310 pages
Contains Illustrations, Bibliography, Index
ISBN 0-88833-153-3




Reviewed by Barry M. Gough

Barry M. Gough is a history professor at Wilfrid Laurier University and
author of The Northwest Coast: British Navigation, Trade, and
Discoveries to 1812.


The narrative line is the historians greatest gift, and Richard Thomas Wright has it in abundance. This is a fine book in many ways: it is based on a great deal of factual data (faithfully footnoted) and it builds on the pioneering works of other scholars. Wright’s reading public is of the general sort, but he never disappoints the student who needs to know the sources of information or where to go for additional information.

The theme of this book is gold in British and (later) Canadian far western territories. Wright skirts the whole question of policy and imperial frontier that has consumed others. He gets to the details of who went where and why. The photos in this book form a veritable rogues’ gallery. The list of all known “overlanders” is phenomenally important, not only to students of B.C.’s pioneer history but to genealogists besides.

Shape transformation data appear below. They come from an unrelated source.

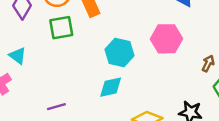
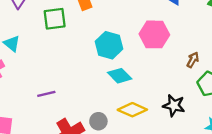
cyan diamond: (111, 87) -> (120, 76), moved, turned 55

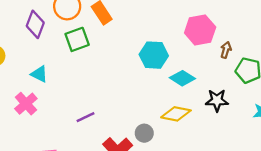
pink hexagon: (154, 34) -> (200, 30), moved
cyan hexagon: (109, 45) -> (154, 55), moved
cyan diamond: (120, 76) -> (182, 78), moved

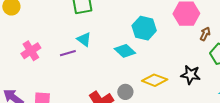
cyan triangle: (39, 74) -> (84, 39), moved
cyan diamond: (182, 78) -> (125, 51), moved
purple line: (85, 117) -> (68, 53), moved

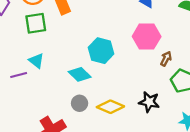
gray circle: (125, 92) -> (80, 103), moved

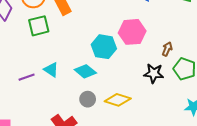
pink hexagon: (147, 36) -> (132, 32), moved
cyan triangle: (36, 61) -> (51, 70), moved
black star: (149, 102) -> (154, 73), moved

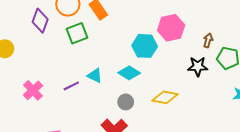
gray circle: (88, 99) -> (126, 102), moved

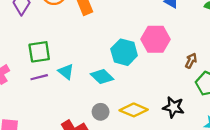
green square: (77, 33) -> (39, 52), moved
black star: (198, 66) -> (173, 107), moved
gray circle: (126, 102) -> (101, 112), moved

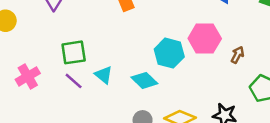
brown arrow: (191, 61) -> (237, 55), moved
purple line: (39, 77) -> (74, 81), turned 56

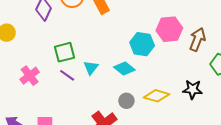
brown arrow: (237, 55) -> (197, 40), size x1.6
cyan triangle: (104, 75) -> (91, 68), turned 35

Wright weaves the stories of his women and men into the general fabric of Canadian and American history. This is admirable and correct, for the gold rush was an international and even intercontinental phenomenon. The routes of the overlanders are described, and maps allow the armchair reader to see where the gold seekers forded the stream, got wet, dried out, camped, and swatted mosquitoes. No finer book has ever been written on this great human story. Wright’s book is a welcome addition to social history, and it deserves a wide audience.